Arlanxeo’s Michael Liesfeldt: “Now our SC is aligned to the business strategy”

Chemicals companies need to deliver profitable growth in a hyper-competitive and low-growth environment. Many are undergoing mergers and acquisitions in order to survive. Lanxess, the German based global producer of specialty chemicals has undergone significant realignment, including new options for backward integration to strengthen the synthetic rubber business.

Michael Liesfeldt has been responsible for realigning the supply chains due to the internal merger of two of the company’s large rubber units. He joined Lanxess in 2013 after many years experience with the Dow Chemical Company. Based firstly in Singapore for the company’s synthetic rubber section he relocated to Cologne last year. After the successful business unit merger he joined Arlanxeo, a new joint venture between Lanxess and Saudi Aramco, the state-owned oil company of the Kingdom of Saudi Arabia.

What is your responsibility regarding the supply chain?

“I returned to Germany in 2015 to head the global supply chain of the newly formed business unit Tire & Specialty Rubbers which resulted from the merger of very different organizations, processes and cultures. In April 2016 I joined the company’s new joint venture, Arlanxeo.

With my multi-national experiences I was able to bring in a rather non-Germanic approach. We did a lot of realignment in the business and had to manage the challenges of a big culture clash: American; Dutch, Canadian; Brazilian, French; Belgium, Singaporean, German etc. work cultures had all come together over the years from various other companies. Now we bring in a Saudi culture as well, all of which makes it a very interesting place to work. I am a strong believer in people – rather than technology – to unlock the value in the supply chain.”
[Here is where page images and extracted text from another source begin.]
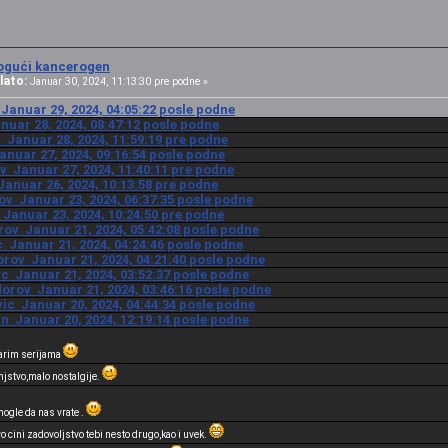
gući kancerogen
lato:
Januar 30, 2024, 11:13:30 pre podne »
Januar 29, 2024, 04:05:22 posle podne
nuar 28, 2024, 08:47:12 posle podne
 Januar 28, 2024, 11:59:19 pre podne
anuar 27, 2024, 09:16:54 posle podne
v Januar 27, 2024, 11:40:11 pre podne
Januar 26, 2024, 10:13:58 pre podne
ov Januar 23, 2024, 06:37:35 posle podne
 Januar 23, 2024, 10:24:50 pre podne
rov Januar 21, 2024, 05:42:08 posle podne
c Januar 21, 2024, 04:24:46 posle podne
orov Januar 21, 2024, 04:21:40 posle podne
ic Januar 21, 2024, 03:52:37 posle podne
dorov Januar 21, 2024, 03:46:16 posle podne
vic Januar 20, 2024, 04:44:34 posle podne
an Januar 20, 2024, 12:19:14 posle podne
arim serijama
injstvo,malo nostalgije.
 mogle da nas vrate .
cini zadovoljstvo tebi nesto drugo,kao i uvek.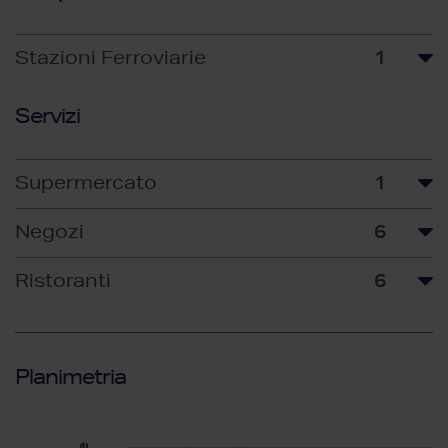
Stazioni Ferroviarie
1
Servizi
Supermercato
1
Negozi
6
Ristoranti
6
Planimetria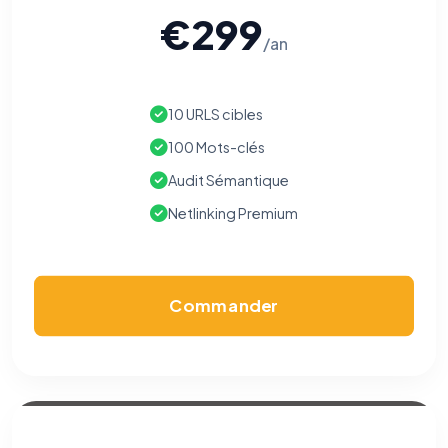
€299
/an
10 URLS cibles
100 Mots-clés
Audit Sémantique
Netlinking Premium
Commander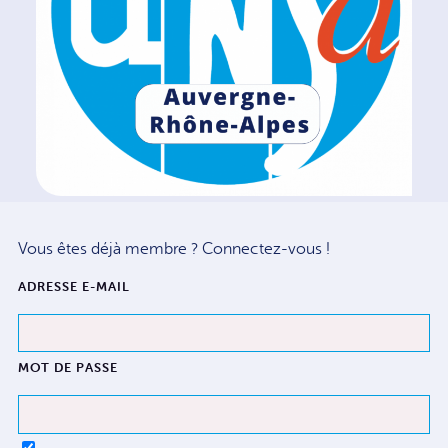
Vous êtes déjà membre ? Connectez-vous !
ADRESSE E-MAIL
MOT DE PASSE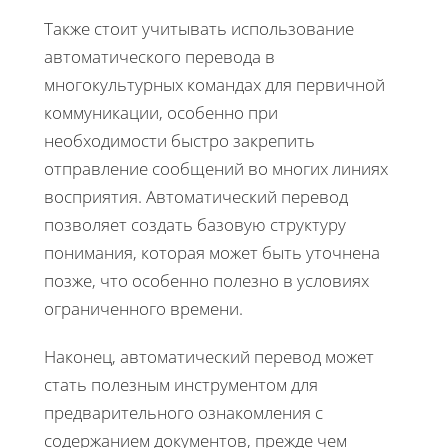
Также стоит учитывать использование
автоматического перевода в
многокультурных командах для первичной
коммуникации, особенно при
необходимости быстро закрепить
отправление сообщений во многих линиях
восприятия. Автоматический перевод
позволяет создать базовую структуру
понимания, которая может быть уточнена
позже, что особенно полезно в условиях
ограниченного времени.
Наконец, автоматический перевод может
стать полезным инструментом для
предварительного ознакомления с
содержанием документов, прежде чем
What is the strategy of the Company (or Division/Supply Chain): Operational Excellence, Product Leadership or Cus tomer Intimacy?

“Arlanxeo is a leading global supplier of synthetic elastomers which are used in many applications from tires and the automotive industry to health care. In the company we have 20 production sites globally that are close to our customers. Hence, we act locally but we strive for operational excellence on a global level through global governance: Operational excellence is especially important in manufacturing, and we do a lot of benchmarking. This can be cumbersome because we are working with many working cultures so what works in Germany might not work in Brazil.
We have done a lot to harmonize work processes and systems and address the different cultures and we are adjusting our offerings to meet future trends like E-mobility, down-sizing, light weight vehicles, new regulations etc. Now we aim to fully understand all external drivers and trends so that we can be pro-active in our supply chain offerings and create value.
The partners (Lanxess and Aramco) are now discussing how we will optimize further our supply chain. We are just at the start of the journey but ultimately the JV will address the challenges we have with competitive access to feedstock as well as optimizing our supply and value chains.”